** Opening DATASET RECORDS block **

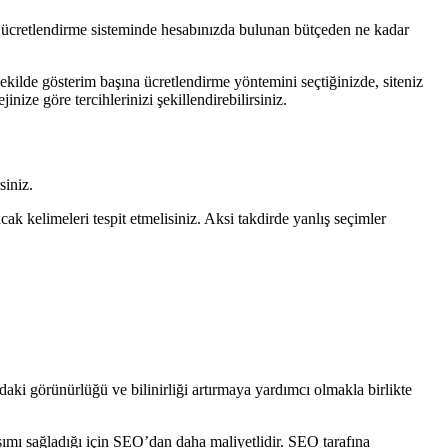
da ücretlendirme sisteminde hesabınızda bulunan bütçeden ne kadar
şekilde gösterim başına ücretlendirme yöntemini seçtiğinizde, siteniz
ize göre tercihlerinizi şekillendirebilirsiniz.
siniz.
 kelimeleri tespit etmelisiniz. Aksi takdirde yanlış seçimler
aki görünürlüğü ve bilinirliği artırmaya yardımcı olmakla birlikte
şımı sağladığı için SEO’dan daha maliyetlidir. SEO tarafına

** Closing DATASET RECORDS block **
** Opening DATASET RECORDS block **

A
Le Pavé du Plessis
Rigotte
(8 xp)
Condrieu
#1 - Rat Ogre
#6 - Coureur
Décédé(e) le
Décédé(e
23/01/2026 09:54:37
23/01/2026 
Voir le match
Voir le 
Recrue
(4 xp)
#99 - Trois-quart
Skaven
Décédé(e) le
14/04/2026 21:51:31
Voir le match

** Closing DATASET RECORDS block **

▶ [EXERCISE INSTRUCTIONS]: Only the lines above starting with the one with "da ücretlendirme sisteminde" and going through the one with "şımı sağladığı için" are to be copied, word for word and with both ends kept.

▶ [TASK RESPONSE]:
da ücretlendirme sisteminde hesabınızda bulunan bütçeden ne kadar
şekilde gösterim başına ücretlendirme yöntemini seçtiğinizde, siteniz
ize göre tercihlerinizi şekillendirebilirsiniz.
siniz.
 kelimeleri tespit etmelisiniz. Aksi takdirde yanlış seçimler
aki görünürlüğü ve bilinirliği artırmaya yardımcı olmakla birlikte
şımı sağladığı için SEO’dan daha maliyetlidir. SEO tarafına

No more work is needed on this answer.